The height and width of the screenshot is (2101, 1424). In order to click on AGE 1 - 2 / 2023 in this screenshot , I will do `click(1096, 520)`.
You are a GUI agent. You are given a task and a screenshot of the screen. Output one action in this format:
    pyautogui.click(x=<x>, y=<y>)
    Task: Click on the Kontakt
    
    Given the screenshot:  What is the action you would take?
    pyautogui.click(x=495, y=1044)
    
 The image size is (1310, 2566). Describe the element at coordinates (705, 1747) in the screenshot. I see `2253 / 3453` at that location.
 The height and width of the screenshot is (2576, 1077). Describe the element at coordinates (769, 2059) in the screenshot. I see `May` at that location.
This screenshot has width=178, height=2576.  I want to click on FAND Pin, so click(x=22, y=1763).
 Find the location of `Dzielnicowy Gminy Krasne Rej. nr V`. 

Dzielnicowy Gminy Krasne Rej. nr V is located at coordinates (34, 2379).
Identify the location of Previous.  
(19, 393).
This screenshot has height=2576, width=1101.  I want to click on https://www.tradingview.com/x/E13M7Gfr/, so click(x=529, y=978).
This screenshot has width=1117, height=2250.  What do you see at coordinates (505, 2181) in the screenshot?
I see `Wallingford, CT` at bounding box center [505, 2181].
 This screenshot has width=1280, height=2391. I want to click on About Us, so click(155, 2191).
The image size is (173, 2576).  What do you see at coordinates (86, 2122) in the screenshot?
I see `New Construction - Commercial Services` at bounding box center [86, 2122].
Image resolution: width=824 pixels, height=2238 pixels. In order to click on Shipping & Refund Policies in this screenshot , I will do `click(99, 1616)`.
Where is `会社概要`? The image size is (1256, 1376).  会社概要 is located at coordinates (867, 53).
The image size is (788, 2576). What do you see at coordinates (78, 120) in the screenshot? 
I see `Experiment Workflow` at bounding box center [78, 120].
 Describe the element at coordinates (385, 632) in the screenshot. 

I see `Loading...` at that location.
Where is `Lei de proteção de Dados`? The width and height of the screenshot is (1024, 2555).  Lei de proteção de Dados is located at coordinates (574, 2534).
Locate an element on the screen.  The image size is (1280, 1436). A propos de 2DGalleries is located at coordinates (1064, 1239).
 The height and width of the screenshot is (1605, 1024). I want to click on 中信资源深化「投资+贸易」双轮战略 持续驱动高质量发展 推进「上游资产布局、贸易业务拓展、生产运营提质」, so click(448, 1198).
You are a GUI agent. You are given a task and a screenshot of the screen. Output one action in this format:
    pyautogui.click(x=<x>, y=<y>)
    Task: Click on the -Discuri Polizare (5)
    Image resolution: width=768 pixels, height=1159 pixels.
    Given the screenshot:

TASK REQUIREMENTS: Could you reproduce every record exactly as shown above?

TASK ANSWER:
The height and width of the screenshot is (2101, 1424). In order to click on AGE 1 - 2 / 2023 in this screenshot , I will do `click(1096, 520)`.
You are a GUI agent. You are given a task and a screenshot of the screen. Output one action in this format:
    pyautogui.click(x=<x>, y=<y>)
    Task: Click on the Kontakt
    
    Given the screenshot:  What is the action you would take?
    pyautogui.click(x=495, y=1044)
    
 The image size is (1310, 2566). Describe the element at coordinates (705, 1747) in the screenshot. I see `2253 / 3453` at that location.
 The height and width of the screenshot is (2576, 1077). Describe the element at coordinates (769, 2059) in the screenshot. I see `May` at that location.
This screenshot has width=178, height=2576.  I want to click on FAND Pin, so click(x=22, y=1763).
 Find the location of `Dzielnicowy Gminy Krasne Rej. nr V`. 

Dzielnicowy Gminy Krasne Rej. nr V is located at coordinates (34, 2379).
Identify the location of Previous.  
(19, 393).
This screenshot has height=2576, width=1101.  I want to click on https://www.tradingview.com/x/E13M7Gfr/, so click(x=529, y=978).
This screenshot has width=1117, height=2250.  What do you see at coordinates (505, 2181) in the screenshot?
I see `Wallingford, CT` at bounding box center [505, 2181].
 This screenshot has width=1280, height=2391. I want to click on About Us, so click(155, 2191).
The image size is (173, 2576).  What do you see at coordinates (86, 2122) in the screenshot?
I see `New Construction - Commercial Services` at bounding box center [86, 2122].
Image resolution: width=824 pixels, height=2238 pixels. In order to click on Shipping & Refund Policies in this screenshot , I will do `click(99, 1616)`.
Where is `会社概要`? The image size is (1256, 1376).  会社概要 is located at coordinates (867, 53).
The image size is (788, 2576). What do you see at coordinates (78, 120) in the screenshot? 
I see `Experiment Workflow` at bounding box center [78, 120].
 Describe the element at coordinates (385, 632) in the screenshot. 

I see `Loading...` at that location.
Where is `Lei de proteção de Dados`? The width and height of the screenshot is (1024, 2555).  Lei de proteção de Dados is located at coordinates (574, 2534).
Locate an element on the screen.  The image size is (1280, 1436). A propos de 2DGalleries is located at coordinates (1064, 1239).
 The height and width of the screenshot is (1605, 1024). I want to click on 中信资源深化「投资+贸易」双轮战略 持续驱动高质量发展 推进「上游资产布局、贸易业务拓展、生产运营提质」, so click(448, 1198).
You are a GUI agent. You are given a task and a screenshot of the screen. Output one action in this format:
    pyautogui.click(x=<x>, y=<y>)
    Task: Click on the -Discuri Polizare (5)
    Image resolution: width=768 pixels, height=1159 pixels.
    Given the screenshot:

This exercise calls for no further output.